Over the years the Ramblers have been a major force in access and conservation work in Scotland. Now the UK head office of the Ramblers is proposing closing the Scottish office, making the staff redundant and then reemploying two of them to work from home on reduced wages. The same is proposed for the Ramblers in Wales – I don’t know what effect this will have there. I do know that this will have serious consequences in Scotland and suggests that the Ramblers Board in London have little knowledge or understanding of the role Ramblers Scotland plays. I’ve worked with the Scottish Ramblers staff – most recently on the Beauly-Denny Landscape Group – and know just how good and committed they are. Losing them will be a big blow to all outdoors people in Scotland. Unfortunately the Ramblers are a UK based group run from London and the Scottish branch is just that, a branch. Maybe it’s time for Ramblers Scotland to break loose and become an independent Scottish organisation not beholden to London masters.

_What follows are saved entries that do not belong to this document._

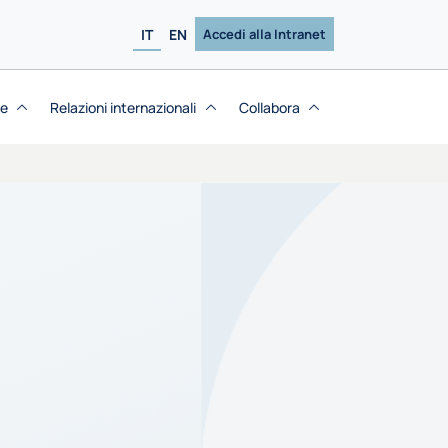
IT
EN
Accedi alla Intranet
se
Relazioni internazionali
Collabora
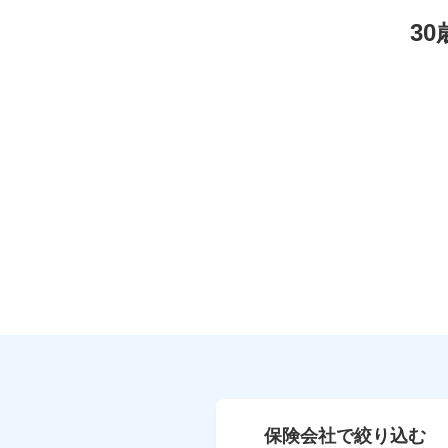
3
保険会社で絞り込む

Cameron McNeish, a Vice-President and former President of Ramblers Scotland, has written good pieces on this on his blog and on the TGO forum in the Speak Out section. His heading “have the Ramblers gone completely mad?” shows what he thinks. There is also a good piece by Rob Edwards in the Sunday Herald under the heading "Death by a vicious cut for Ramblers Scotland".
I’ve been concerned for some time that the Ramblers are becoming a cosy Southern England organisation, losing their radical heritage and commitment. I’ve been a member for many years. It looks like I won’t be renewing.
Update: Dick Balharry, Dennis Canavan and Cameron McNeish, the President, Convener and Vice-President of Ramblers Scotland have launched an appeal for £200,000 to keep the organisation going.